F. M. : Hormis Starcraft II, je joue plutôt à des casual games et quand on peu on se fait un jeu de plateau (on en a une armoire remplie à la maison) ou un loup garou de tiercelieux.
J’ai de moins en moins de temps pour jouer à mon grand désespoir.
- KMG : Quel est ton meilleur souvenir de geek ?
F. M. : D’avoir acheté un tapis de souris avec nichons à l’effigie d’un personnage féminin de Gurren Lagann.
- KMG : As-tu une passion en particulier dont tu as peu l’occasion de parler ?
F. M. : Je ne crois pas. Si vous voulez en apprendre d’avantage sur moi, FS est comme un livre ouvert sur ma personnalité et mes goûts.
- KMG : Quelle est la question qu’on ne t’a jamais posée et à laquelle tu aimerais répondre ?
F. M. : « Te déguises-tu en femme pour mieux les comprendre? »
La réponse est « non, car je ferais une bien vilaine femme. »
- KMG : Nous terminerons cette interview par notre petite question rituelle : chaque invité de Kiss My Geek possède un super pouvoir de geek. Par exemple, Salomé est une memory card d’apparence humaine. Elle retient tout, tout le temps, à vie ! Et toi, quel est ton pouvoir ?
F. M. : Je peux dessiner la femme parfaite. Mais je ne le fais pas car celui ou celle qui regarderait ce dessin perdrait goût pour le sexe à tout jamais. A noter que je suis immunisé contre les effets de mon propre pouvoir.

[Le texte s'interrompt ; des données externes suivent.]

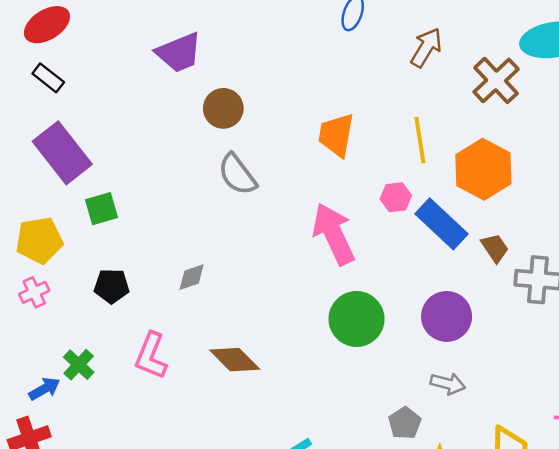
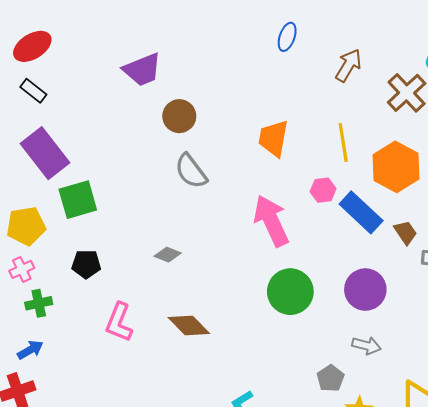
green square: (102, 209) -> (78, 200), size x1.4
gray diamond: (192, 277) -> (168, 255), moved, turned 40
green cross: (79, 365) -> (39, 303), moved, turned 35

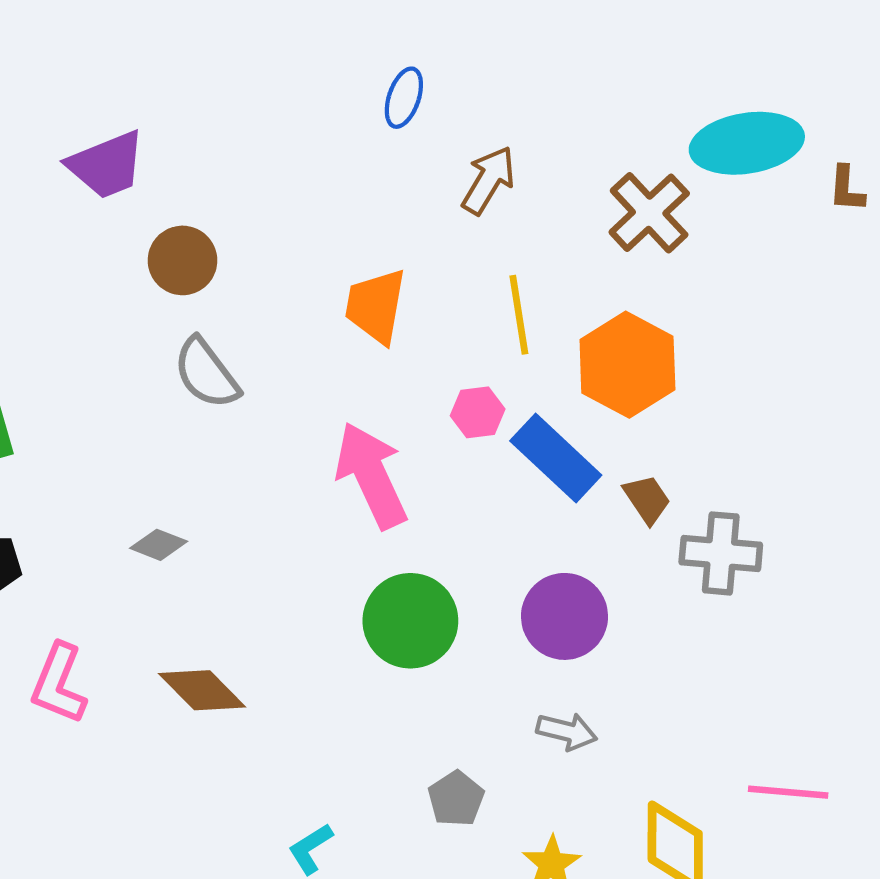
brown arrow: (348, 65) -> (489, 180), moved
gray pentagon: (330, 378) -> (456, 799), moved

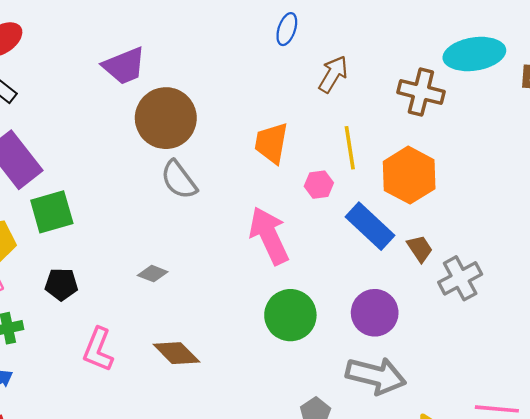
brown cross: (649, 213) -> (421, 92), turned -33
brown circle: (182, 260) -> (166, 118), size x1.6
pink hexagon: (478, 412) -> (319, 185), moved
gray cross: (721, 553) -> (460, 278), turned -33
gray arrow: (567, 731) -> (376, 376), size x1.8

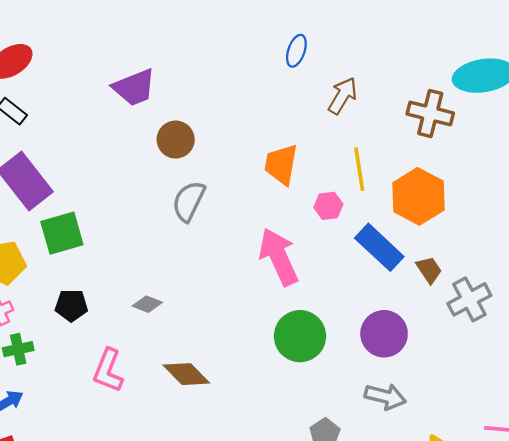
brown circle: (166, 118) -> (176, 140), size x0.6
gray semicircle: (179, 180) -> (189, 201), turned 63
gray diamond: (153, 274) -> (147, 304), moved
gray arrow: (376, 376) -> (385, 397), size x0.7

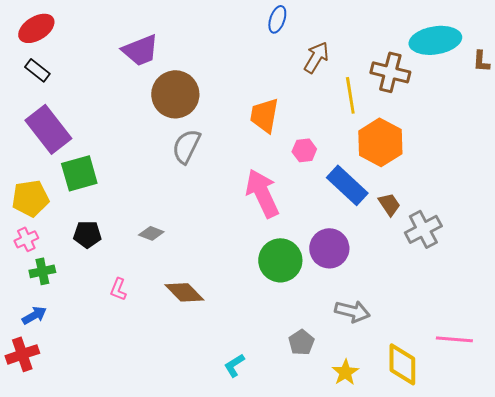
brown circle: (176, 140) -> (175, 94), size x1.5
yellow line: (359, 169) -> (350, 95), moved
purple circle: (384, 334) -> (329, 248), moved
pink L-shape: (108, 370) -> (118, 289), size x0.6

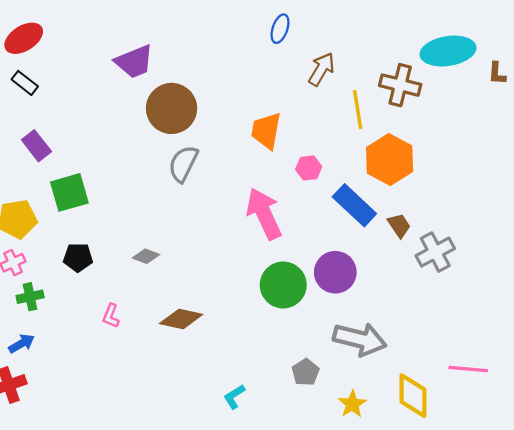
purple rectangle: (48, 129) -> (36, 146), size x0.6
brown diamond: (184, 292) -> (181, 319), turned -33
gray arrow: (352, 311) -> (360, 339), size x1.4

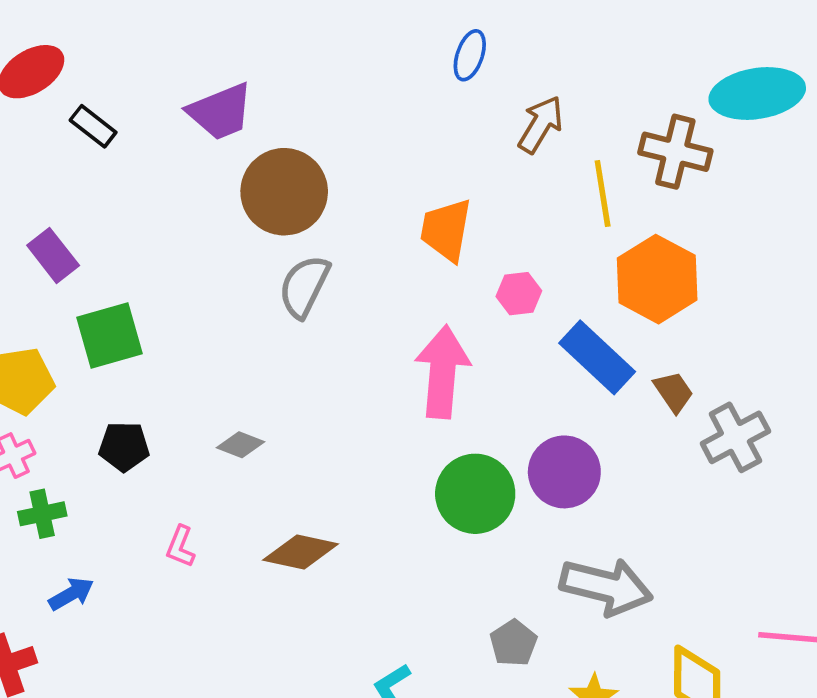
black rectangle: (25, 83) -> (93, 126), moved
pink arrow: (264, 214) -> (442, 372), turned 30
blue arrow: (22, 343) -> (71, 594), moved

Je détiens donc le secret de la fin de l’humanité entre mes mains et je fais l’objet de plusieurs mandats internationaux. En effet un groupe terroriste militant pour la décroissance a tenté d’afficher un de mes dessins sur un écran publicitaire lors du super bowl en 2009, j’ai été désigné comme bouc émissaire lors de cette affaire. Heureusement que la France n’extradie pas ses ressortissants vers les Etats-Unis…
Nous remercions à nouveau Florent Maudoux de s’être prêté au jeu, ainsi que Marie pour la photo !
Toutes les publications de Florent sont disponibles sur l’Ankama Shop. A ce jour 4 tomes de Freaks’ Squeele ont été publiés. Le cinquième est prévu pour début 2012.
5 Comments
Grut
09 Juil 2011 8:15Super ITW !
Vivement le 5eme Tome de Freaks’ Squeele : j’en peux plus d’attendre 🙂
Yaeck
10 Juil 2011 3:47Vrai fan de sa BD « fourre-tout » aux références disparates…Vivement la suite et que les projets spin-off voient le jour-Fortunate Son!-…y compris pourquoi pas le Dessin Animé (mais alors seulement si il en garde le contrôle si je puis dire)
Meporg
03 Mai 2013 4:32J’avais déjà lu cette interview sans vraiment y porter attention, mais en lisant Doggy Baggs j’ai voulu en savoir plus sur l’auteur de Masiko. J’ai vraiment adoré cette BD et j’aimerai bien une suite… Dans le tome 3 apparemment non ?
Enfin, je suis admiratif d’un tel travail et d’une telle carrière. Merci KMG pour cette interview et je crois que je vais craquer pour Freak’s Squeele.